Photo sourced from US Embassy of Pakistan via visualhunt.com
Additional reporting by Sheraz Akbar and Izhar Mehmood, from the University of Peshawar.
Every major city has an architectural and cultural treasure that both reminds its people of their heritage and provides an opportunity to guide the future. In Melbourne it’s the Royal Melbourne Exhibition Building, which held the Federation Convention in 1901 that gave birth to the Commonwealth of Australia. In the city of Peshawar, located in Pakistan’s Khyber Pakhtunkhwa province—close to the country’s border with Afghanistan—it is the Mahabat Khan mosque, built in the mid-17th century.
With its imposing minarets and elegant Mughal-era architecture, the Mahabat Khan—which means “awe-inspiring Khan”—stands in the bustling heart of Peshawar, a reminder of Pakistan’s ancient history. These days, its modern practical purposes include being a hub for prayer and social gatherings, as well as serving as a tourist attraction for those seeking to understand Pakistan’s culture and spirituality.
The Mahabat Khan mosque sits alongside the Wazir Khan and Badshahi mosques in Lahore, and the Shahi Mosque in Thatta, as one of Pakistan’s finest architectural achievements. On top of this, it is one of the country’s most frequently visited sites for locals and tourists alike, regularly appearing in “top ten must see” lists in Pakistan. However, like all major tourist attractions, sound preservation of the Mahabat Khan mosque is often challenged by the myriad financial, political and economic pressures of a growing Peshawar.
Due delays in much-needed maintenance work, the Mahabat Khan mosque has now fallen into disrepair. Peshawar’s sole remaining Mughal-era mosque was significantly damaged by the magnitude 7.5 Hindu Kush earthquake which rocked Pakistan in October 2015. Since then, provincial authorities have failed to successfully undertake repairs, despite enough funds being allegedly put aside for the project.
This problem spawns from bureaucratic intransigence . For while the majority of historical sites in the Khyber Pakhtunkhwa province are owned, supervised and maintained by the Directorate of Archaeology and Museums, any historical sites with a religious association are the responsibility of the Auqaf, Hajj, Religious & Minority Affairs department.
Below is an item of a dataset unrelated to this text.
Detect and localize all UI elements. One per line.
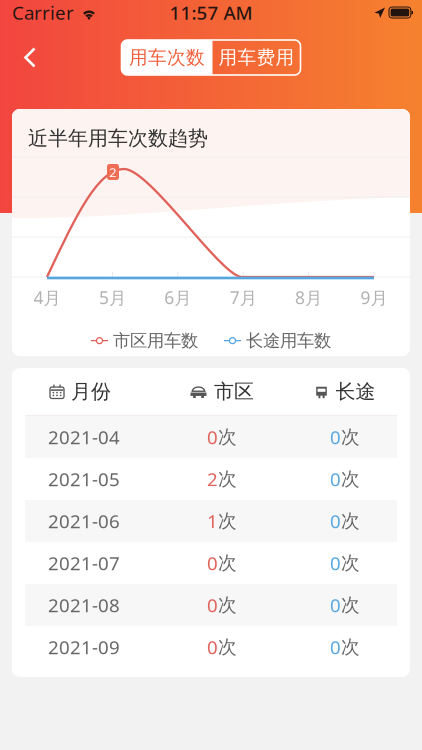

According to this department, the provincial government allocated Rs50 million (approx. $650,000 AUD) for the mosque’s rehabilitation in the 2014-15 budget.
However, the provincial government then placed a moratorium on the restoration, due to their belief that the Auqaf department lacked the requisite technical knowhow to successfully preserve the site. Local media has also reported that labyrinthine bureaucratic processes have contributed further to the delays; while pollution and the harsh local climate have been said to have taken a toll on the structure.
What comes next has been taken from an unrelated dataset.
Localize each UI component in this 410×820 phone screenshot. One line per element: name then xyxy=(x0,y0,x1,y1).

Nevertheless, it looks like a more promising future finally beckons for the Mahabat Khan mosque, as the Directorate of Archaeology and Museums’ public relations officer, Nawaz-ud-din, said Rs 88 million ($1.1 million AUD) will be used to preserve the site.
“The Archaeology Department have submitted the survey report for the renovation of the mosque,” he said.
“Once it is approved, the work will start.
“It is a three year project and the Department will try is best to complete it within the time.”